No BFP.
I’ve got nothing left. It’s over, I just know it. Two days until it’s confirmed. The only good thing about getting a negative Friday is that I can stop these damned shots. Doing them now just sucks, because I know there’s no point, but I won’t stop them until my blood test.
There’s nothing after this. No frozen embryo transfer (FET) no more IVF. Nothing. End of the road. Game over.
Calista keeps talking about the baby sisters she’s going to have and it just tears my heart out to think about having to try to tell her she’s not getting any baby sisters. Skip is just so depressed right now, and I wish I could just will myself to get a fucking positive.
I knew the odds going into this. They were actually in our favor for once. But even with the odds in our favor, we’ve lost. How is this fair? How is it that people can get pregnant and have kids they don’t want, kids that get taken away from them, and here I sit, $14,000 poorer and NOTHING to show for it. Nothing but a shitload of wasted HPTs and a broken heart.
I never REALLY considered this might not work. And now I’ve got two days to prepare myself for the worst possible news and I just don’t know how I am going to get through it.
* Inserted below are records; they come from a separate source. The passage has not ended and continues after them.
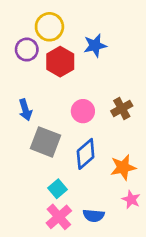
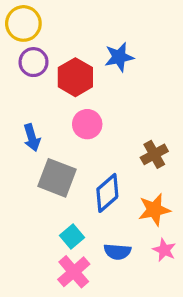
yellow circle: (49, 27) -> (23, 23), moved
brown cross: (122, 108) -> (154, 154), moved
pink circle: (83, 111) -> (87, 124), moved
blue semicircle: (94, 216) -> (117, 252), moved

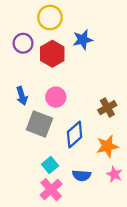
yellow circle: (23, 23) -> (50, 17), moved
pink circle: (87, 124) -> (56, 97), moved

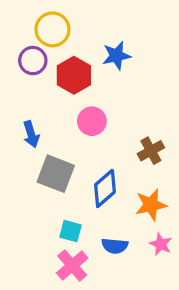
yellow circle: (50, 17) -> (52, 29), moved
pink circle: (56, 97) -> (92, 121), moved
cyan square: (50, 165) -> (71, 231), turned -35

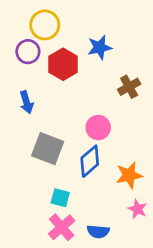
pink circle: (92, 121) -> (98, 127), moved
blue arrow: (31, 134) -> (27, 102), moved
brown cross: (151, 151) -> (129, 87), moved
blue semicircle: (115, 246) -> (98, 231), moved

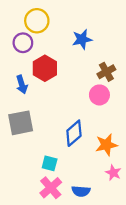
red hexagon: (63, 64) -> (45, 68), moved
pink circle: (98, 127) -> (99, 95), moved
gray square: (48, 149) -> (21, 123), moved, turned -32

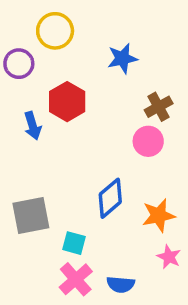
purple circle: (23, 43) -> (19, 64), moved
gray square: (21, 123) -> (31, 215), moved

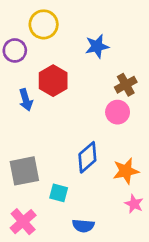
pink cross: (76, 279) -> (23, 222), moved
blue semicircle: (121, 284) -> (83, 226), moved

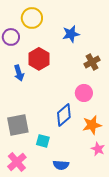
pink circle: (118, 112) -> (84, 93), moved

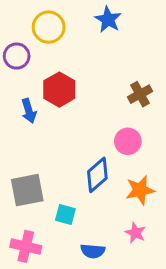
blue star: (71, 34) -> (108, 19), moved, turned -30
pink star: (98, 149) -> (135, 233), moved
pink cross: (17, 162) -> (26, 246), turned -36

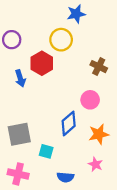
blue star: (108, 19) -> (76, 14), turned 30
yellow circle: (49, 27) -> (61, 40), moved
brown cross: (140, 94) -> (99, 67), turned -35

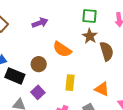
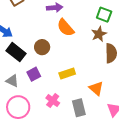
orange semicircle: (62, 49) -> (66, 28), moved
yellow rectangle: (70, 83) -> (67, 73), turned 49

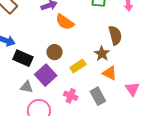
brown star: (99, 34) -> (102, 54), moved
brown circle: (42, 47) -> (55, 52), moved
purple square: (34, 74) -> (46, 75), size x1.5

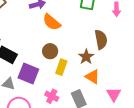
brown circle: (55, 52) -> (50, 51), moved
yellow rectangle: (78, 66) -> (61, 67), turned -42
purple square: (46, 75) -> (28, 74), turned -30

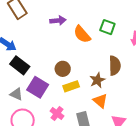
orange semicircle: (52, 22) -> (82, 34), moved
yellow rectangle: (61, 67) -> (71, 86), turned 42

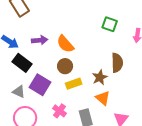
purple arrow: (58, 21) -> (40, 40), moved
orange semicircle: (82, 34) -> (65, 44), moved

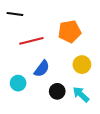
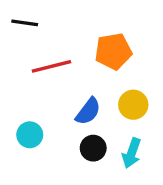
blue semicircle: (42, 69) -> (88, 111), moved
cyan arrow: (81, 94) -> (132, 153), turned -114

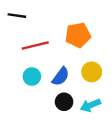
cyan circle: (30, 135) -> (32, 77), moved
cyan arrow: (132, 153) -> (90, 105), turned 48

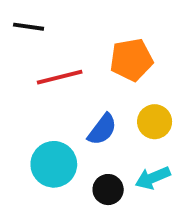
cyan circle: (32, 77) -> (54, 164), moved, size x1.5
black circle: (64, 102) -> (108, 190), moved

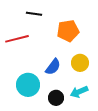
black line: (29, 27) -> (34, 14), moved
red line: (60, 77) -> (17, 39), moved

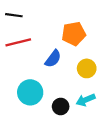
black line: (34, 14) -> (14, 15), moved
blue semicircle: (53, 67) -> (53, 59), moved

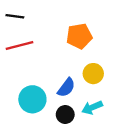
blue semicircle: (53, 59) -> (66, 88), moved

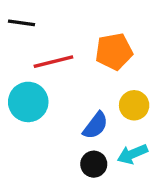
red line: (20, 45) -> (53, 62), moved
cyan circle: (32, 99) -> (28, 102), moved

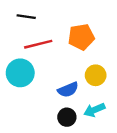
black line: (21, 23) -> (26, 17), moved
blue semicircle: (95, 125) -> (68, 90), turned 30

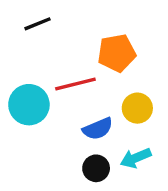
black line: (26, 17) -> (38, 24), turned -30
red line: (38, 44) -> (75, 84), moved

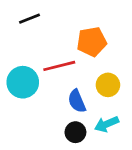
blue semicircle: (98, 129) -> (77, 101), turned 90

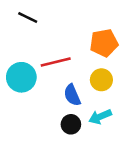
black line: (30, 19) -> (28, 18), turned 48
orange pentagon: (92, 42) -> (104, 43), moved

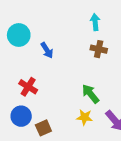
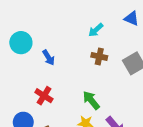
cyan arrow: (95, 22) -> (96, 30), turned -126
red cross: (28, 87) -> (44, 96), moved

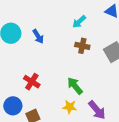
blue arrow: (49, 58) -> (38, 36), moved

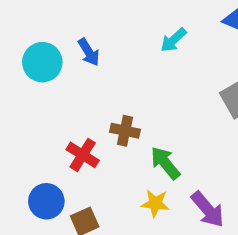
blue arrow: (38, 36) -> (89, 52), moved
brown cross: (82, 46) -> (125, 131), moved

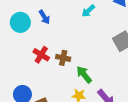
red cross: (83, 155) -> (41, 55), moved

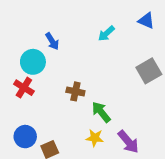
cyan circle: (20, 22) -> (33, 62), moved
red cross: (41, 55) -> (24, 88), moved

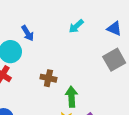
blue triangle: (146, 21) -> (114, 29), moved
green arrow: (101, 112) -> (72, 97), turned 36

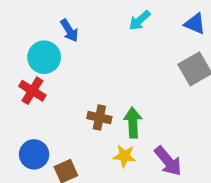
brown cross: (48, 78) -> (99, 118), moved

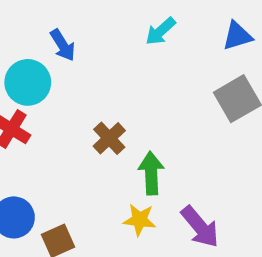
blue triangle: (195, 24) -> (237, 36), turned -40
brown cross: (99, 118) -> (109, 138), moved, turned 35

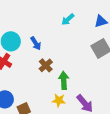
blue arrow: (63, 45) -> (36, 43), moved

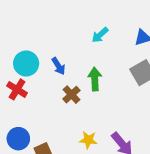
green arrow: (64, 80) -> (95, 79), moved

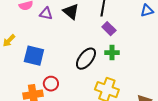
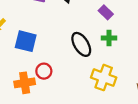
black ellipse: (86, 59) -> (81, 44), turned -70

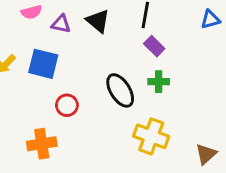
blue square: (26, 41) -> (43, 64), moved
red circle: (44, 71) -> (67, 105), moved

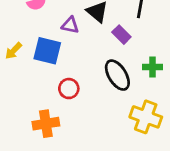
purple triangle: (61, 24) -> (70, 25), moved
purple rectangle: (154, 46) -> (121, 35), moved

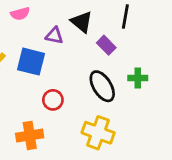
yellow cross: (146, 117) -> (98, 133), moved

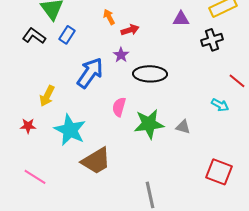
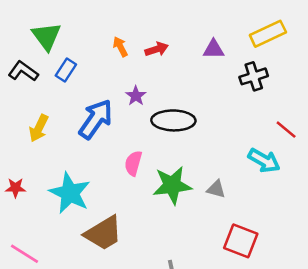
red arrow: (130, 30) -> (157, 49), moved
yellow arrow: (47, 96) -> (39, 128), moved
cyan arrow: (220, 105) -> (264, 161), size x1.4
red square: (219, 172) -> (241, 241), moved

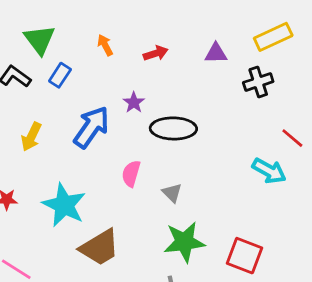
orange arrow: (120, 47) -> (105, 45), moved
green star: (172, 185) -> (184, 242), moved
gray triangle: (216, 189) -> (172, 193), moved, turned 30

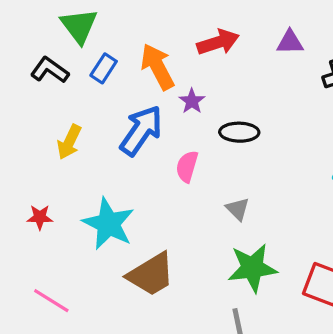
orange arrow: (105, 45) -> (158, 67), moved, size x1.8
red arrow: (156, 53) -> (218, 42), size x1.4
black ellipse: (173, 128) -> (239, 132), size x0.7
pink semicircle: (131, 174) -> (187, 166), moved

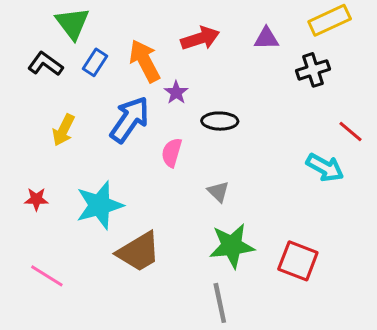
cyan star: (108, 224) -> (99, 205), turned 30

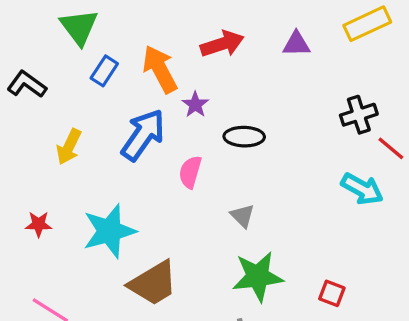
black L-shape: (45, 64) -> (27, 84), moved
black cross: (313, 70) -> (359, 115), moved
red square: (298, 261) -> (332, 293), size x0.6

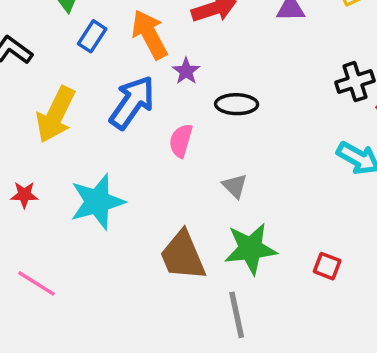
yellow arrow: (69, 147) -> (56, 115), size x1.5
brown trapezoid: (153, 283) -> (183, 256), moved, turned 98

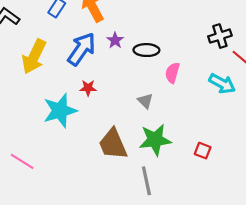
purple star: (186, 71) -> (115, 40), moved
pink semicircle: (181, 141) -> (172, 73), moved
red star: (24, 195) -> (88, 88), moved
I thought that by this point I’d be anxiously awaiting the ultrasound to see how many. How many. Like I might even have more than one. What a fucking joke. Who am I to be so lucky to have more than one? I’d be lucky to be given one, let alone more than one.
I guess I should be greatful. I now that’s what some people think, “be glad you have one”. Well I am glad. I’m so glad I have Calista, but just because I have one doesn’t make it any better that I can’t have another. I wanted a big family. Skip and I wanted at least three kids — we’d have more if we could afford it, we said. And we can’t. We can’t have more and we can’t afford to try to have more.
Skip was so upset last night when I told him there wasn’t a trace of a line on my test yesterday. He said he wished he wouldn’t have asked me. I know he will ask me again today, and I don’t want to tell him. He’s not going to take it any better than I am.
I don’t even know what else to say. I just need to suck it up and move on like always. I’ve got two days to figure out how I’m going to cope because Friday is going to suck.
I’m closing this entry to replies as well. The last things I want to hear are “It’s early” and “I’m sorry”. Thanks for understanding.